40 Amazing Color Photographs That Capture Everyday Life in Hong Kong in the 1970s

Hong Kong in the 1970s underwent many changes that shaped its future, led for most of the decade by its longest-serving and reform-minded Governor, Murray MacLehose. Economically, it reinvented itself from a manufacturing base into a financial centre.

The late 1970s saw increases in land prices. Along with the opening up of global trade with China via the 1978 economic reforms, factories were gradually relocated to the mainland, where labor costs were lower.

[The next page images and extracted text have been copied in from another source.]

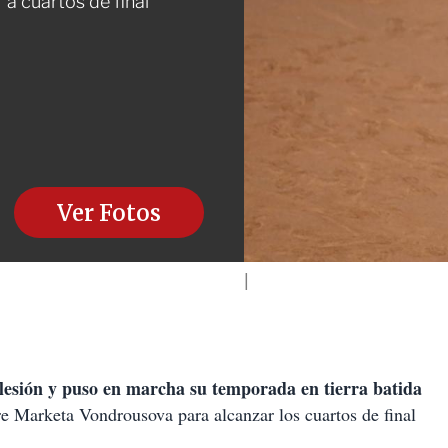
a cuartos de final
Ver Fotos
 lesión y puso en marcha su temporada en tierra batida
re Marketa Vondrousova para alcanzar los cuartos de final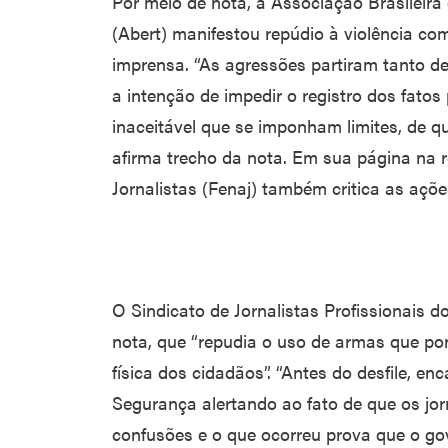
Por meio de nota, a Associação Brasileira
(Abert) manifestou repúdio à violência com
imprensa. “As agressões partiram tanto de
a intenção de impedir o registro dos fatos
inaceitável que se imponham limites, de qua
afirma trecho da nota. Em sua página na r
Jornalistas (Fenaj) também critica as açõ
O Sindicato de Jornalistas Profissionais 
nota, que “repudia o uso de armas que po
física dos cidadãos”. “Antes do desfile, 
Segurança alertando ao fato de que os jor
confusões e o que ocorreu prova que o go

Following decades of immense and sustained immigration, the shortage of housing in the territory became acute. Many lived in squatter settlements or boats, where they were susceptible to typhoons, fires and landslides. To improve the quality of public housing and relieve overcrowded conditions, the government announced the Ten-year Housing Programme in 1972, with the goal of providing quality housing for 1.8 million people in 10 years. The Hong Kong Housing Authority was formed to spearhead the program. The government also introduced the Home Ownership Scheme in 1976, building houses and selling them at below-market prices to help people own property.

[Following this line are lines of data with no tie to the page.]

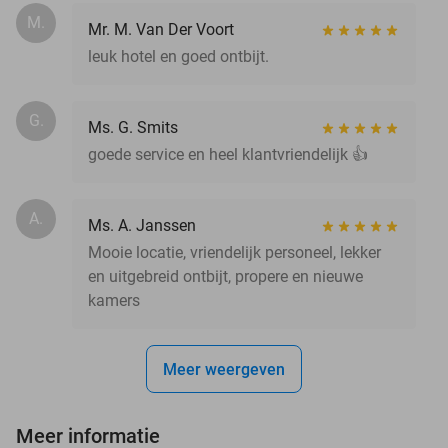
M.
Mr. M. Van Der Voort
leuk hotel en goed ontbijt.
G.
Ms. G. Smits
goede service en heel klantvriendelijk 👍
A.
Ms. A. Janssen
Mooie locatie, vriendelijk personeel, lekker
en uitgebreid ontbijt, propere en nieuwe
kamers
Meer weergeven
Meer informatie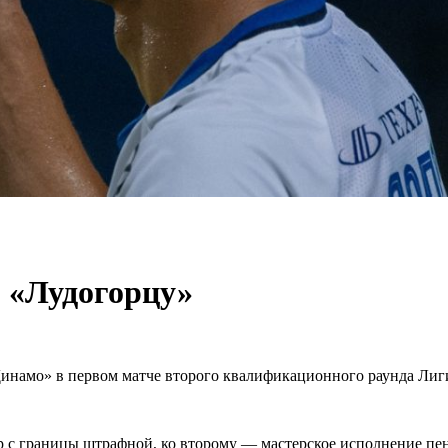
 «Лудогорцу»
инамо» в первом матче второго квалификационного раунда Лиг
ар с границы штрафной, ко второму — мастерское исполнение пе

Wellcome, the first supermarket in Hong Kong, was opened in Central in 1970. It was called "Gweilo market" by some locals, as most customers were westerners during the initial period of its operation, but Chinese citizens would soon embrace this new kind of store. By 1975, more than 200 big- and small-scaled supermarkets could be found in the city. These new stores eliminated most traditional rice dealers, wine shops and convenient stores. Wellcome and PARKnSHOP did not take long to capture the market. The front and full page ads of these two mega franchises aided in their increase in popularity where smaller traditional stores couldn’t.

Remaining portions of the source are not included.